Task instructions: Each record should be given again exactly, and any picture in it left out.

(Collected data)
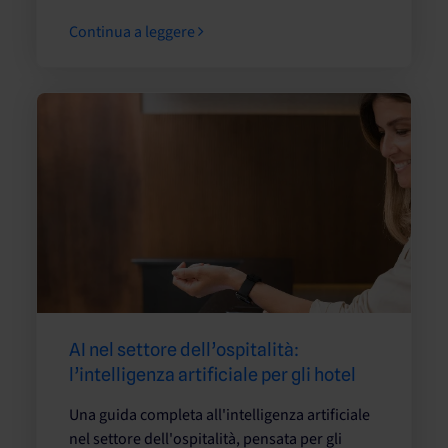
Continua a leggere
AI nel settore dell’ospitalità:
l’intelligenza artificiale per gli hotel
Una guida completa all'intelligenza artificiale
nel settore dell'ospitalità, pensata per gli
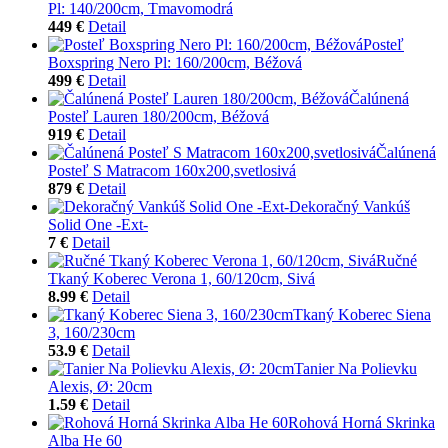
Pl: 140/200cm, Tmavomodrá
449 €
Detail
Posteľ
Boxspring Nero Pl: 160/200cm, Béžová
499 €
Detail
Čalúnená
Posteľ Lauren 180/200cm, Béžová
919 €
Detail
Čalúnená
Posteľ S Matracom 160x200,svetlosivá
879 €
Detail
Dekoračný Vankúš
Solid One -Ext-
7 €
Detail
Ručné
Tkaný Koberec Verona 1, 60/120cm, Sivá
8.99 €
Detail
Tkaný Koberec Siena
3, 160/230cm
53.9 €
Detail
Tanier Na Polievku
Alexis, Ø: 20cm
1.59 €
Detail
Rohová Horná Skrinka
Alba He 60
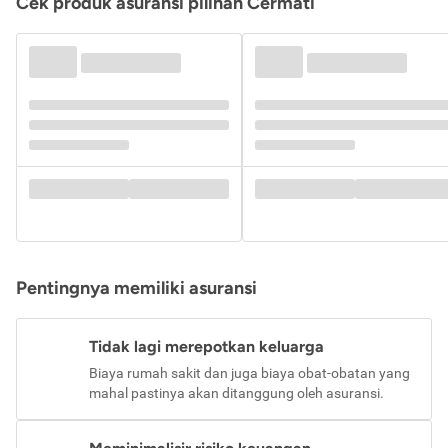
Cek produk asuransi pilihan Cermati
Pentingnya memiliki asuransi
Tidak lagi merepotkan keluarga
Biaya rumah sakit dan juga biaya obat-obatan yang
mahal pastinya akan ditanggung oleh asuransi.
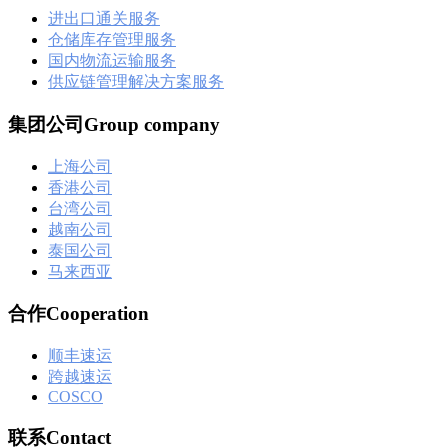
进出口通关服务
仓储库存管理服务
国内物流运输服务
供应链管理解决方案服务
集团公司Group company
上海公司
香港公司
台湾公司
越南公司
泰国公司
马来西亚
合作Cooperation
顺丰速运
跨越速运
COSCO
联系Contact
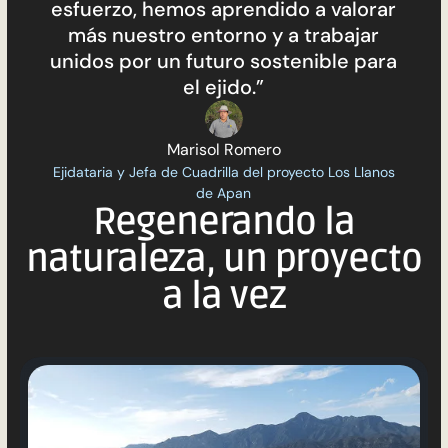
esfuerzo, hemos aprendido a valorar
más nuestro entorno y a trabajar
unidos por un futuro sostenible para
el ejido.”
Marisol Romero
Ejidataria y Jefa de Cuadrilla del proyecto Los Llanos
de Apan
Regenerando la
naturaleza, un proyecto
a la vez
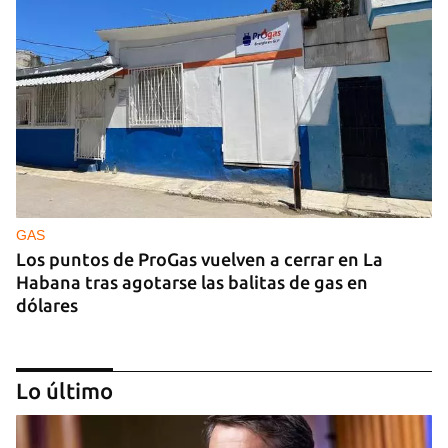
GAS
Los puntos de ProGas vuelven a cerrar en La
Habana tras agotarse las balitas de gas en
dólares
Lo último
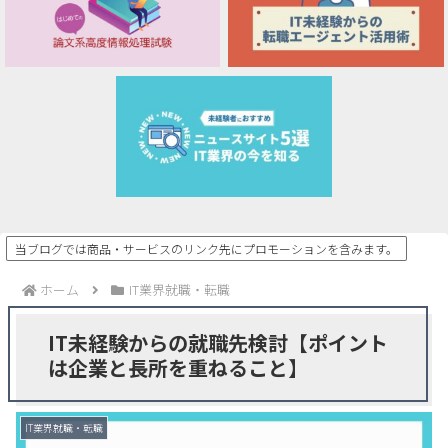
当ブログでは商品・サービスのリンク先にプロモーションを含みます。
ホーム
IT業界就職・転職
IT未経験からの就職先検討【ポイント
は企業と長所を重ねること】
IT業界就職・転職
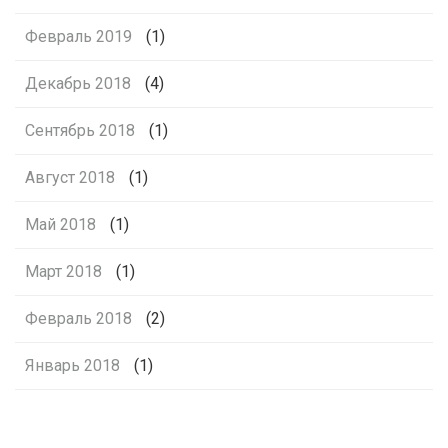
Февраль 2019
(1)
Декабрь 2018
(4)
Сентябрь 2018
(1)
Август 2018
(1)
Май 2018
(1)
Март 2018
(1)
Февраль 2018
(2)
Январь 2018
(1)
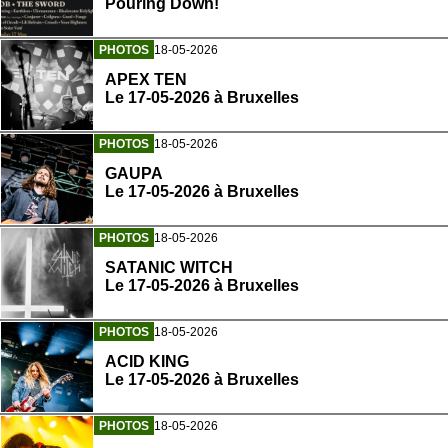
Pouring Down!
PHOTOS
18-05-2026
APEX TEN
Le 17-05-2026 à Bruxelles
PHOTOS
18-05-2026
GAUPA
Le 17-05-2026 à Bruxelles
PHOTOS
18-05-2026
SATANIC WITCH
Le 17-05-2026 à Bruxelles
PHOTOS
18-05-2026
ACID KING
Le 17-05-2026 à Bruxelles
PHOTOS
18-05-2026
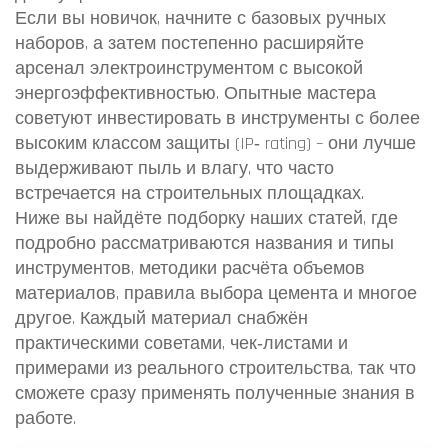
Если вы новичок, начните с базовых ручных
наборов, а затем постепенно расширяйте
арсенал электроинструментом с высокой
энергоэффективностью. Опытные мастера
советуют инвестировать в инструменты с более
высоким классом защиты (IP‑ rating) – они лучше
выдерживают пыль и влагу, что часто
встречается на строительных площадках.
Ниже вы найдёте подборку наших статей, где
подробно рассматриваются названия и типы
инструментов, методики расчёта объемов
материалов, правила выбора цемента и многое
другое. Каждый материал снабжён
практическими советами, чек‑листами и
примерами из реального строительства, так что
сможете сразу применять полученные знания в
работе.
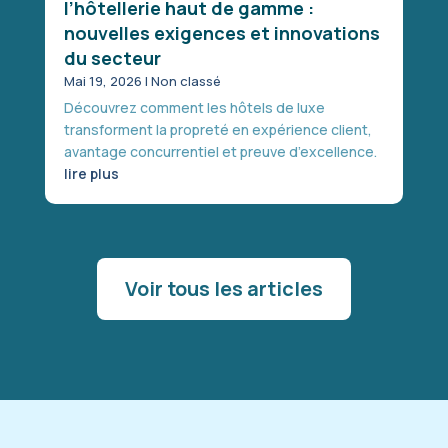
l’hôtellerie haut de gamme :
nouvelles exigences et innovations
du secteur
Mai 19, 2026
|
Non classé
Découvrez comment les hôtels de luxe
transforment la propreté en expérience client,
avantage concurrentiel et preuve d’excellence.
lire plus
Voir tous les articles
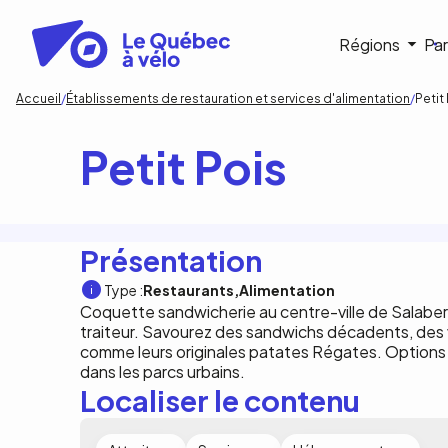
Aller
au
Navigat
Régions
Par
contenu
principal
princip
Fil
Accueil
Établissements de restauration et services d'alimentation
Petit
d'Ariane
Petit Pois
Présentation
Type :
Restaurants
Alimentation
Coquette sandwicherie au centre-ville de Salaber
traiteur. Savourez des sandwichs décadents, des
comme leurs originales patates Régates. Options 
dans les parcs urbains.
Localiser le contenu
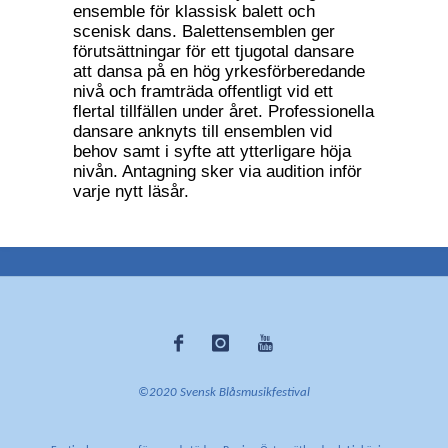
ensemble för klassisk balett och
scenisk dans. Balettensemblen ger
förutsättningar för ett tjugotal dansare
att dansa på en hög yrkesförberedande
nivå och framträda offentligt vid ett
flertal tillfällen under året. Professionella
dansare anknyts till ensemblen vid
behov samt i syfte att ytterligare höja
nivån. Antagning sker via audition inför
varje nytt läsår.
©2020 Svensk Blåsmusikfestival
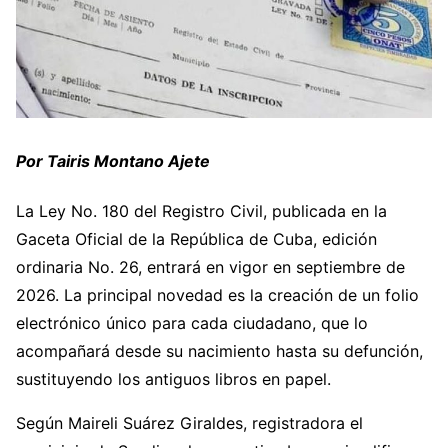
Por Tairis Montano Ajete
La Ley No. 180 del Registro Civil, publicada en la
Gaceta Oficial de la República de Cuba, edición
ordinaria No. 26, entrará en vigor en septiembre de
2026. La principal novedad es la creación de un folio
electrónico único para cada ciudadano, que lo
acompañará desde su nacimiento hasta su defunción,
sustituyendo los antiguos libros en papel.
Según Maireli Suárez Giraldes, registradora el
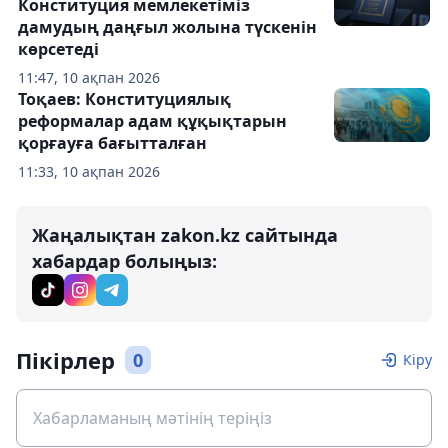
Конституция мемлекетіміз
дамудың даңғыл жолына түскенін
көрсетеді
11:47, 10 ақпан 2026
Тоқаев: Конституциялық
реформалар адам құқықтарын
қорғауға бағытталған
11:33, 10 ақпан 2026
Жаңалықтан zakon.kz сайтында
хабардар болыңыз:
Пікірлер
0
Кіру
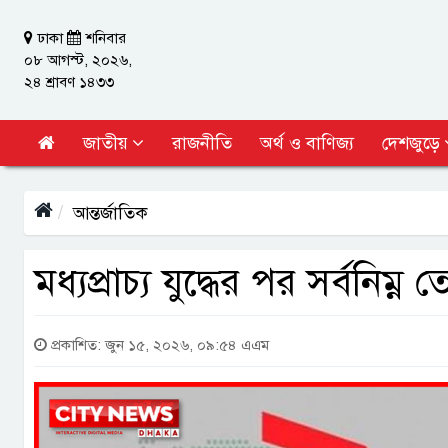
ঢাকা
শনিবার
০৮ আগস্ট, ২০২৬,
২৪ শ্রাবণ ১৪৩৩
জাতীয়
রাজনীতি
অর্থ ও বাণিজ্য
দেশজুড়ে
আন্তর্জাতিক
মধ্যপ্রাচ্য যুদ্ধের পর সর্বনিম্ন
প্রকাশিত: জুন ১৫, ২০২৬, ০৯:৫৪ এএম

Answer for this exercise:
Continua a leggere
AI nel settore dell’ospitalità:
l’intelligenza artificiale per gli hotel
Una guida completa all'intelligenza artificiale
nel settore dell'ospitalità, pensata per gli
Pl: 140/200cm, Tmavomodrá
449 €
Detail
Posteľ
Boxspring Nero Pl: 160/200cm, Béžová
499 €
Detail
Čalúnená
Posteľ Lauren 180/200cm, Béžová
919 €
Detail
Čalúnená
Posteľ S Matracom 160x200,svetlosivá
879 €
Detail
Dekoračný Vankúš
Solid One -Ext-
7 €
Detail
Ručné
Tkaný Koberec Verona 1, 60/120cm, Sivá
8.99 €
Detail
Tkaný Koberec Siena
3, 160/230cm
53.9 €
Detail
Tanier Na Polievku
Alexis, Ø: 20cm
1.59 €
Detail
Rohová Horná Skrinka
Alba He 60
Cek produk asuransi pilihan Cermati
Pentingnya memiliki asuransi
Tidak lagi merepotkan keluarga
Biaya rumah sakit dan juga biaya obat-obatan yang
mahal pastinya akan ditanggung oleh asuransi.
进出口通关服务
仓储库存管理服务
国内物流运输服务
供应链管理解决方案服务
集团公司Group company
上海公司
香港公司
台湾公司
越南公司
泰国公司
马来西亚
合作Cooperation
顺丰速运
跨越速运
COSCO
联系Contact
esfuerzo, hemos aprendido a valorar
más nuestro entorno y a trabajar
unidos por un futuro sostenible para
el ejido.”
Marisol Romero
Ejidataria y Jefa de Cuadrilla del proyecto Los Llanos
de Apan
Regenerando la
naturaleza, un proyecto
a la vez
GAS
Los puntos de ProGas vuelven a cerrar en La
Habana tras agotarse las balitas de gas en
dólares
Lo último
当ブログでは商品・サービスのリンク先にプロモーションを含みます。
ホーム
IT業界就職・転職
IT未経験からの就職先検討【ポイント
は企業と長所を重ねること】
IT業界就職・転職
Февраль 2019
(1)
Декабрь 2018
(4)
Сентябрь 2018
(1)
Август 2018
(1)
Май 2018
(1)
Март 2018
(1)
Февраль 2018
(2)
Январь 2018
(1)
Pouring Down!
PHOTOS
18-05-2026
APEX TEN
Le 17-05-2026 à Bruxelles
PHOTOS
18-05-2026
GAUPA
Le 17-05-2026 à Bruxelles
PHOTOS
18-05-2026
SATANIC WITCH
Le 17-05-2026 à Bruxelles
PHOTOS
18-05-2026
ACID KING
Le 17-05-2026 à Bruxelles
PHOTOS
18-05-2026
Если вы новичок, начните с базовых ручных
наборов, а затем постепенно расширяйте
арсенал электроинструментом с высокой
энергоэффективностью. Опытные мастера
советуют инвестировать в инструменты с более
высоким классом защиты (IP‑ rating) – они лучше
выдерживают пыль и влагу, что часто
встречается на строительных площадках.
Ниже вы найдёте подборку наших статей, где
подробно рассматриваются названия и типы
инструментов, методики расчёта объемов
материалов, правила выбора цемента и многое
другое. Каждый материал снабжён
практическими советами, чек‑листами и
примерами из реального строительства, так что
сможете сразу применять полученные знания в
работе.
l’hôtellerie haut de gamme :
nouvelles exigences et innovations
du secteur
Mai 19, 2026
|
Non classé
Découvrez comment les hôtels de luxe
transforment la propreté en expérience client,
avantage concurrentiel et preuve d’excellence.
lire plus
Voir tous les articles
Aller
au
Navigat
Régions
Par
contenu
principal
princip
Fil
Accueil
Établissements de restauration et services d'alimentation
Petit
d'Ariane
Petit Pois
Présentation
Type :
Restaurants
Alimentation
Coquette sandwicherie au centre-ville de Salaber
traiteur. Savourez des sandwichs décadents, des
comme leurs originales patates Régates. Options 
dans les parcs urbains.
Localiser le contenu
ensemble för klassisk balett och
scenisk dans. Balettensemblen ger
förutsättningar för ett tjugotal dansare
att dansa på en hög yrkesförberedande
nivå och framträda offentligt vid ett
flertal tillfällen under året. Professionella
dansare anknyts till ensemblen vid
behov samt i syfte att ytterligare höja
nivån. Antagning sker via audition inför
varje nytt läsår.
©2020 Svensk Blåsmusikfestival
Por Tairis Montano Ajete
La Ley No. 180 del Registro Civil, publicada en la
Gaceta Oficial de la República de Cuba, edición
ordinaria No. 26, entrará en vigor en septiembre de
2026. La principal novedad es la creación de un folio
electrónico único para cada ciudadano, que lo
acompañará desde su nacimiento hasta su defunción,
sustituyendo los antiguos libros en papel.
Según Maireli Suárez Giraldes, registradora el
Конституция мемлекетіміз
дамудың даңғыл жолына түскенін
көрсетеді
11:47, 10 ақпан 2026
Тоқаев: Конституциялық
реформалар адам құқықтарын
қорғауға бағытталған
11:33, 10 ақпан 2026
Жаңалықтан zakon.kz сайтында
хабардар болыңыз:
Пікірлер
0
Кіру
ঢাকা
শনিবার
০৮ আগস্ট, ২০২৬,
২৪ শ্রাবণ ১৪৩৩
জাতীয়
রাজনীতি
অর্থ ও বাণিজ্য
দেশজুড়ে
আন্তর্জাতিক
মধ্যপ্রাচ্য যুদ্ধের পর সর্বনিম্ন
প্রকাশিত: জুন ১৫, ২০২৬, ০৯:৫৪ এএম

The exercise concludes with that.